# New Remington Recall



## Critter (Mar 20, 2010)

Looks like there is a new recall on some Remington rifles.

Model 700 and Model Seven rifles with the XMP trigger are affected.

http://www.remington.com/pages/news... Arms Announces Voluntary Product Recall.aspx


----------



## Huntin8 (Jul 15, 2013)

Oh good. Looks like I get to send my brand new rifle in.


----------



## LanceS4803 (Mar 5, 2014)

Just great, only 800,000 rifles affected. A rifle will take forever to get back. Better if Remington just sent a new trigger assembly and let the owner replace it.
There has to be a way for someone more local to look at this, or just get an aftermarket trigger.


----------



## Mtnbeer (Jul 15, 2012)

This sucks. I just checked and my beloved 270 WSM is part of the recall. I love that gun and the trigger is one of my favorite parts. It breaks like glass. I hope they don't make the trigger some mushy piece of crap. 

At least it's not 3 months from now. Hopefully, they can turn the guns around pretty quick.


----------



## wyogoob (Sep 7, 2007)

I love my XMP triggers. The recall is voluntary. I'm not sending mine in.

Guns are inherently dangerous for crying out loud. Be careful where ya point em.


----------



## Huntin8 (Jul 15, 2013)

Well, I thought I might send mine in... two months later, I finally received the shipping box. Not so sure I will be sending it in anymore. Two months to get an empty box!? It will take a year to send it in, get it "fixed" and sent back.


----------



## Springville Shooter (Oct 15, 2010)

wyogoob said:


> I love my XMP triggers. The recall is voluntary. I'm not sending mine in.
> 
> Guns are inherently dangerous for crying out loud. Be careful where ya point em.

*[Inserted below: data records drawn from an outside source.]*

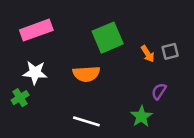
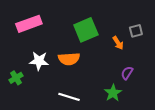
gray square: (170, 51) -> (136, 31), moved
white star: (35, 73) -> (39, 61), moved

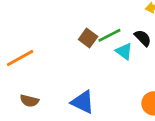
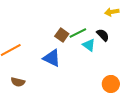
blue triangle: (83, 102) -> (52, 58), moved

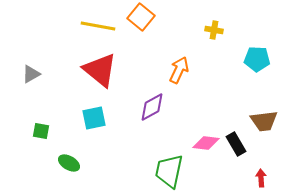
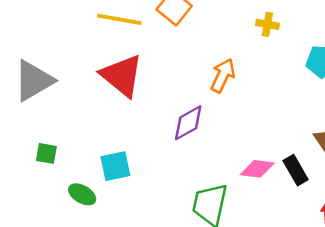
gray triangle: (31, 74) -> (34, 81), size x1.8
cyan square: (94, 118) -> (115, 166), moved

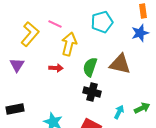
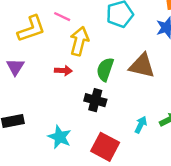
yellow L-shape: (30, 34) -> (31, 29), turned 30
black cross: (92, 92) -> (95, 100), moved

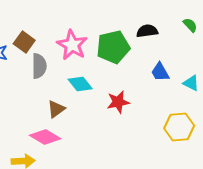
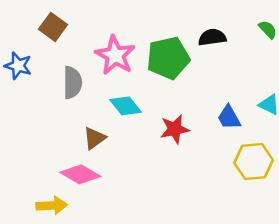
brown square: (24, 42) -> (53, 27), moved
blue trapezoid: (160, 72) -> (229, 117), moved

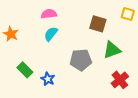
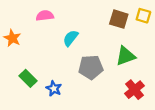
pink semicircle: (49, 14) -> (45, 16), moved
brown square: (98, 24) -> (119, 19), moved
cyan semicircle: (51, 34) -> (71, 38), moved

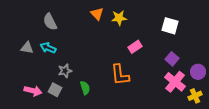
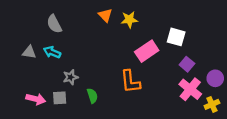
white square: (170, 26) -> (176, 37), moved
pink rectangle: (135, 47) -> (147, 51), size x1.5
gray square: (55, 90) -> (60, 98), turned -32

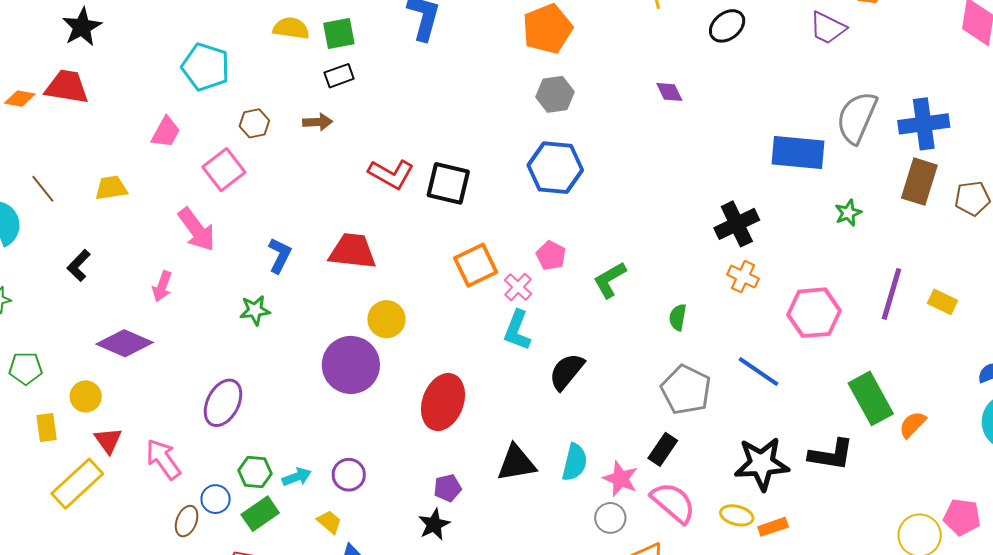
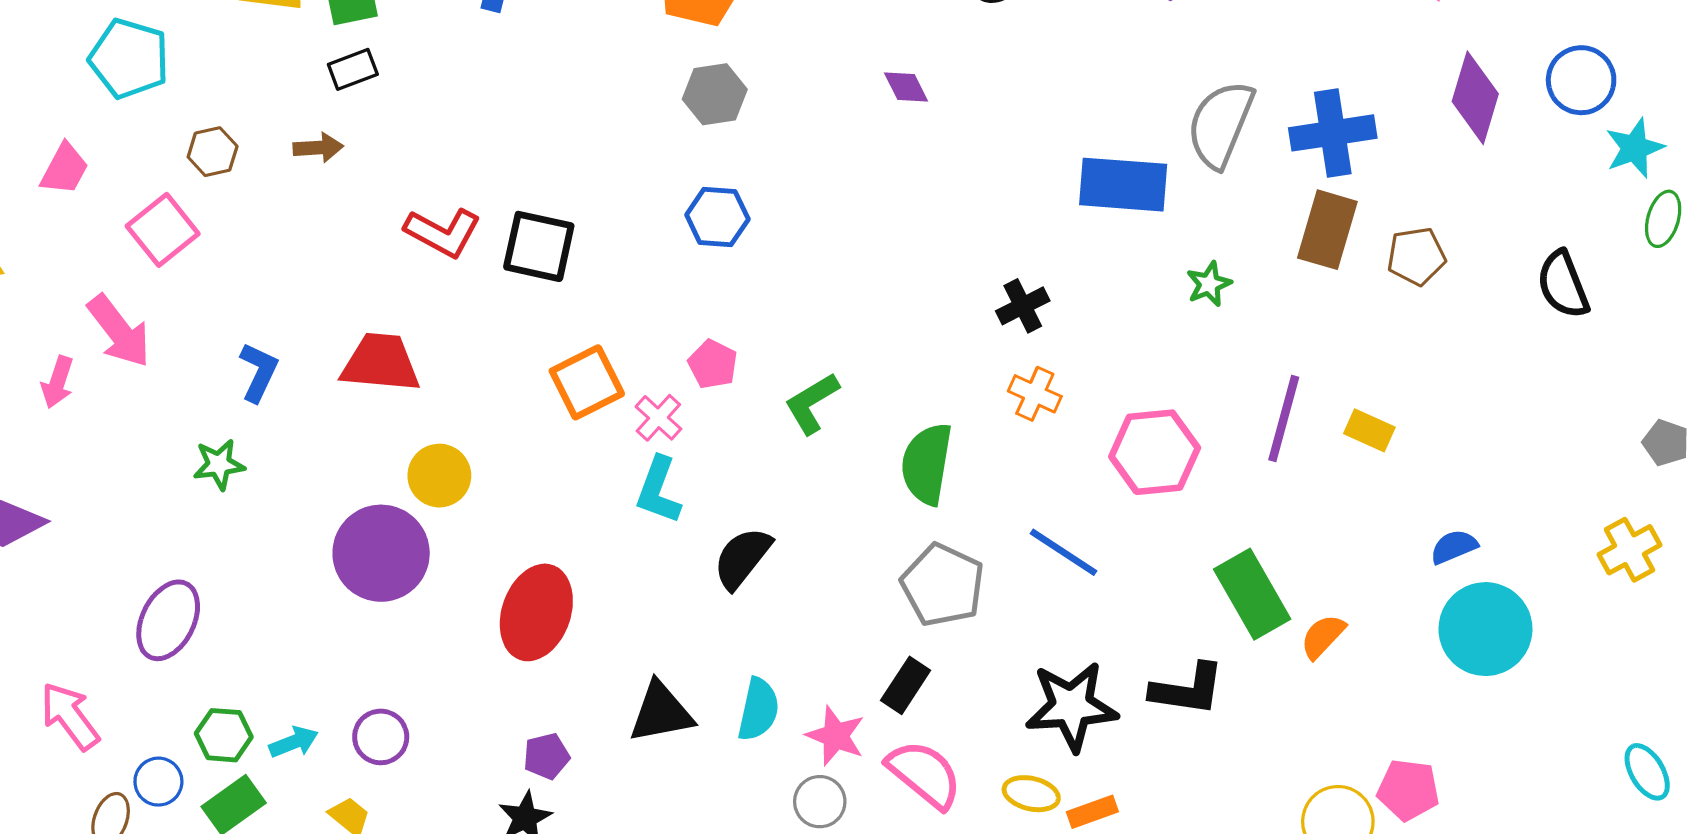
blue hexagon: (555, 168) -> (717, 217), size x0.7
black cross: (737, 224) -> (1023, 306), size x0.7
pink arrow: (162, 286) -> (58, 382), moved
green semicircle: (678, 317) -> (927, 464), size x1.8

Thank you Goob for saying what I was thinking. If you are concerned, talk with a GUNSMITH and let them give you advice regarding your firearm.....if not, you are letting lawyers decide what happens to your gun.--------SS


----------



## Huntin8 (Jul 15, 2013)

I don"t think I was ever going to send it in, I just wanted to get the process started in case I changed my mind. Like Goob said, pay attention to what you are doing!


----------



## Loke (Sep 7, 2007)

We're starting to get them back at the store. And believe it or not, they are coming back with decent trigger pulls. At least for now. If I had any to send back personally, I would contact Brownells or MidwayUSA, have them send me a Timney drop in unit, and install it my self. Just my thoughts.


----------



## BPturkeys (Sep 13, 2007)

That da*m Obama at it again?


----------



## RandomElk16 (Sep 17, 2013)

Loke thats what I was thinking. If you don't love your trigger you could send it in forever to get another factory trigger... Or you could spend a small price for a great trigger.


Loke they probably sent yours back fast so they can push them sales out!



Edit: The recall says unintentionally discharge. That would mean you had one chambered. Usually that means you were ready to fire your weapon doesn't it?


----------



## Loke (Sep 7, 2007)

What was happening was there was too much thread locking compound used on the adjustment screws. Over time, some of this would break loose and could find its way into the sear, preventing it from seating properly. This would allow the sear to release when not intended. At least this is how I understand the issue to be. 
No, they are not giving the retail customer preferential treatment. The one we got back was one that was sent in a couple of months before the recall for some other issues.


----------



## Bears Butt (Sep 12, 2007)

Thanks Critter!


----------



## sawsman (Sep 13, 2007)

Probably worth a bump.

Here's another link:

http://www.remington.com/pages/news...all-notice-Remington-model700-modelseven.aspx


----------